Experimental oncology
Immuno-biotherapy of melanoma and solid tumors
Our research focuses on the mechanisms of tumor immune evasion (Sterol-based tumor immune evasion mechanisms) and on the characterization and development of immune niches promoting and sustaining antigen-specific T cells endowed with optimal antitumor functions (Characterization of immune niches fueling antitumor T cells). Finally, by high dimensional flow cytometry analysis of melanoma patients’ samples, we are interested to evaluate the features of immune subsets correlating with clinical outcomes (Analysis of immune cells landscape in melanoma patients).
Research activity
Sterol-based tumor immune evasion mechanisms. We have investigated and dissected the role played by Liver X Receptor/(LXR) ligands in dampening the antitumor immune response. LXRs blunt inflammatory responses by regulating the reverse cholesterol transport pathway. In the tumor microenvironment (TME), LXRs and their ligands promote tumor growth by inhibiting dendritic cell migration to draining lymph nodes and by recruiting neutrophils endowed with pro-angiogenic and immune suppressive abilities. In collaboration with the University of Perugia, we have developed several LXR antagonists to investigate how they modulate immune cells behavior in pre-clinical tumor models in vivo, as well as in vitro. These studies will shed lights on the potential therapeutic activity of these compounds, the related mechanism(s) of action and will allow to improve immunotherapy strategies by reprogramming cholesterol metabolism of immune cells.

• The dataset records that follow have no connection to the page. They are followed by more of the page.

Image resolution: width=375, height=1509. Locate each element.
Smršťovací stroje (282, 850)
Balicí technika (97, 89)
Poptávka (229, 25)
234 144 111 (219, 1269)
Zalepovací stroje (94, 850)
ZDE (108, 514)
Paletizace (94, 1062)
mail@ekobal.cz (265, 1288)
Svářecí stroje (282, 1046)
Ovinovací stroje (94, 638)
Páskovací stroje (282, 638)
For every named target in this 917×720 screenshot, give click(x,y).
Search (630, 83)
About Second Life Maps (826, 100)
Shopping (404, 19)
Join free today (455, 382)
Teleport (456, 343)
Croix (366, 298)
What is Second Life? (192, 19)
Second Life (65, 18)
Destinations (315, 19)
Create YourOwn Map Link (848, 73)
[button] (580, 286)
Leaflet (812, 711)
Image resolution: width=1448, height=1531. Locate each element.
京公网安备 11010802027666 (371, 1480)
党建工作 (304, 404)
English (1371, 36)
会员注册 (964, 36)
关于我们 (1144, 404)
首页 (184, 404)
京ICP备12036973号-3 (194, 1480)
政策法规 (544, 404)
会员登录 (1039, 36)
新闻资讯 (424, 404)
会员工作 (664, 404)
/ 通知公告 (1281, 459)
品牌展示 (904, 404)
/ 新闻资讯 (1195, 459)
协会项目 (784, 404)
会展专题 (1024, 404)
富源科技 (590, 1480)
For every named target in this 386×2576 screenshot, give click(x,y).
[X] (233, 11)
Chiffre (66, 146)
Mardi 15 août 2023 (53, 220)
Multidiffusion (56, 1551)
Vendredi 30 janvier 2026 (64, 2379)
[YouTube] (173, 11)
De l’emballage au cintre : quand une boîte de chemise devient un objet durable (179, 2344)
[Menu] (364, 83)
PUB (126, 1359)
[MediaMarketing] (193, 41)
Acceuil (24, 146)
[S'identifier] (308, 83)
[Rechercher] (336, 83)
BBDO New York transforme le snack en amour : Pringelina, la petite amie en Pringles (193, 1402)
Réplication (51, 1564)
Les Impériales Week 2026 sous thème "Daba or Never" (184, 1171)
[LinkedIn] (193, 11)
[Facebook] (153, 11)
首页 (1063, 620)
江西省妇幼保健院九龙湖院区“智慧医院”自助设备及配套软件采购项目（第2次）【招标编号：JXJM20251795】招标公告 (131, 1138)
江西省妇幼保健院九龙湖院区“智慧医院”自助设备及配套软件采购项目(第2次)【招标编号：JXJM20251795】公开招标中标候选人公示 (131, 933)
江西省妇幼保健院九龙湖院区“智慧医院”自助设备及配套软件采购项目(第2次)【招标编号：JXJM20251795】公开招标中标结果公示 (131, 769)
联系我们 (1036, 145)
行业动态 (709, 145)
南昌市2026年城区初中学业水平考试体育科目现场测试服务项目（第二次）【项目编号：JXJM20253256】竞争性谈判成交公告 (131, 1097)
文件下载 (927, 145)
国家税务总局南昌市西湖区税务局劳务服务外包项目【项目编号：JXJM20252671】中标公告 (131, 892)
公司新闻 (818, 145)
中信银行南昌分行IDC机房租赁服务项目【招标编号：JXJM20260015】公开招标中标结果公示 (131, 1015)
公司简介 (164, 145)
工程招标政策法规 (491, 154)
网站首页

Characterization of immune niches fueling antitumor T cells. High dimensional flow cytometry and single cell transcriptomics studies have highlighted key features of tumor-infiltrating immune cells associated with optimal antitumor responses following immunotherapy. In mouse and human tumors, the generation of tumor-specific T cells endowed with stem cell memory features, are associated with prolonged overall survival of tumor-bearing mice and humans. We are currently investigating the spatial cellular and molecular regulation of the interactions among various subsets of immune cells in lymphoid organs, capable of promoting and sustaining the generation and maintenance of antitumor T cells endowed with optimal antitumor abilities. The identification and molecular characterization of these interactions will allow to develop more effective antitumor strategies in cancer patients and methods to generate more fit antitumor T cells for adoptive cell therapy studies.
Analysis of immune cells landscape in melanoma patients. High dimensional flow cytometry analysis of tumor and blood samples of melanoma patients undergoing immunotherapy. This analysis aims to identify and characterize immune cell subsets differentially expressed by responding and non-responding patients.